Crossing Scientific Boundaries: Euro-BioImaging Engages with IMPRESS Developments
The IMPRESS project partners convened in Düren, Germany, for their Annual Meeting, bringing together scientists, engineers, and infrastructure experts for three days of technical updates and strategic discussions. Combining the SciNet Meeting with the Consortium and General Assembly sessions, the programme focused on integrating advances across the project’s Work Packages as IMPRESS moves toward building an interoperable, next-generation transmission electron microscopy (TEM) platform.
Although IMPRESS ambitious technical developments are centrally focussed on enabling novel materials science applications, its outcomes have clear potential to enrich biological EM imaging approaches. Euro-BioImaging contributes to this cross-domain exchange by bringing in the life science perspective, supporting its Node contributing to technical development for correlative imaging on biological samples, and providing training and dissemination for future users.
Bringing the life science perspective into IMPRESS
Euro-BioImaging plays a modest but meaningful role in IMPRESS: ensuring that the needs of the biological imaging community are visible as the interoperable platform and associated workflows take shape. This includes following the development of sample carriers, cryogenic approaches, and potential correlative imaging strategies that could eventually link EM innovations to biological applications.

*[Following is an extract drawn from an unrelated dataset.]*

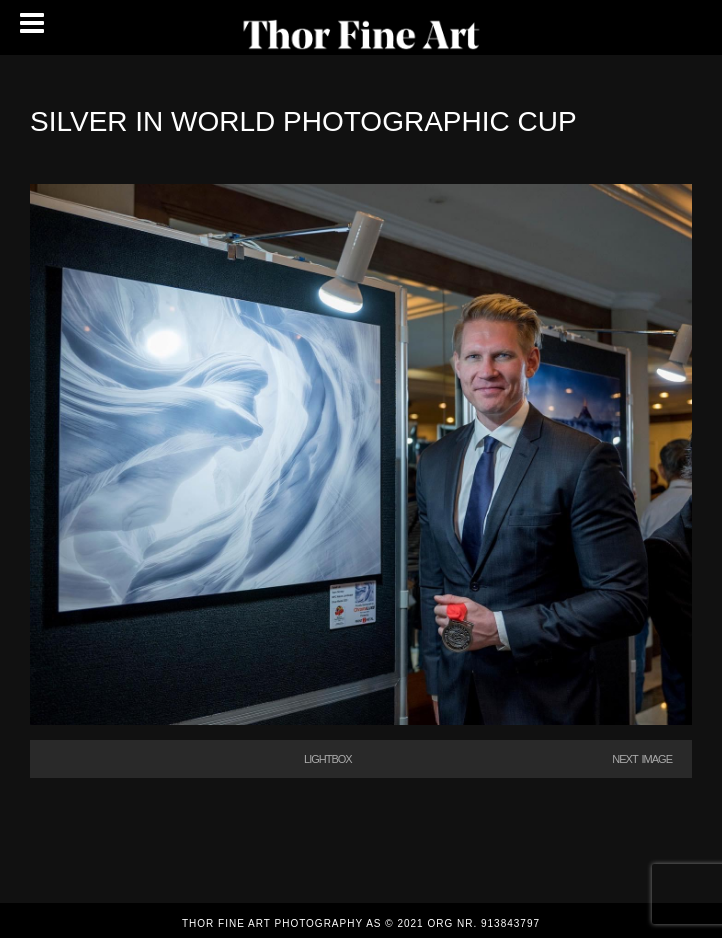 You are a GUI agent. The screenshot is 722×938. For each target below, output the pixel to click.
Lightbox (328, 759)
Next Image (642, 759)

Electron Microscopy and MassSpec Imaging experts in the team of Anjusha Mathews at Maastricht University, who are part of the AMMI Maastricht Node of Euro-BioImaging contribute to the technical development efforts, particularly where biological sample preparation and multi-modal workflows intersect with broader technical developments within the project.
One strand of the technical development work for the life science integration is focused on a cryo-microcooler that stabilises samples at low temperatures and would allow their use across different modalities, such as TEM, SEM, Raman, and AFM imaging. This demonstrates a promising step toward workflows where vitrified biological samples could be examined in high-resolution EM without losing structural integrity during transfers.
A second strand is exploring graphene monolayer liquid cells that encapsulate biological specimens in native or near-native conditions. These ultrathin graphene enclosures may make it possible to:
- Preserve cells or particles in liquid environments
- Perform cryogenic or ambient-condition EM
- Combine EM with chemical imaging techniques such as SIMS
While still in early development, these approaches illustrate how IMPRESS technology—originally conceived for materials science—could eventually enable cross-disciplinary correlative workflows.
Euro-BioImaging’s contribution: training, dissemination, and community integration
Euro-BioImaging’s main involvement focuses on ensuring that results from IMPRESS can be meaningfully taken up and deployed by the wider Euro-BioImaging Node community and made accessible to life science research communities. This includes the monitoring of developments with potential relevance for biological imaging and the provision of training opportunities for RI staff on the new technologies and workflows.
The annual meeting also presented an opportunity to align with other partner Infrastructures in the proejct and well as the technical developers to plan training opportunities for 2026.
Through these activities, Euro-BioImaging ensures that the cutting-edge EM technologies developed within IMPRESS will not remain siloed in materials science and the consortium but will become valuable tools openly accessible across the research infrastructures for researchers studying biological structure, function, and dynamics.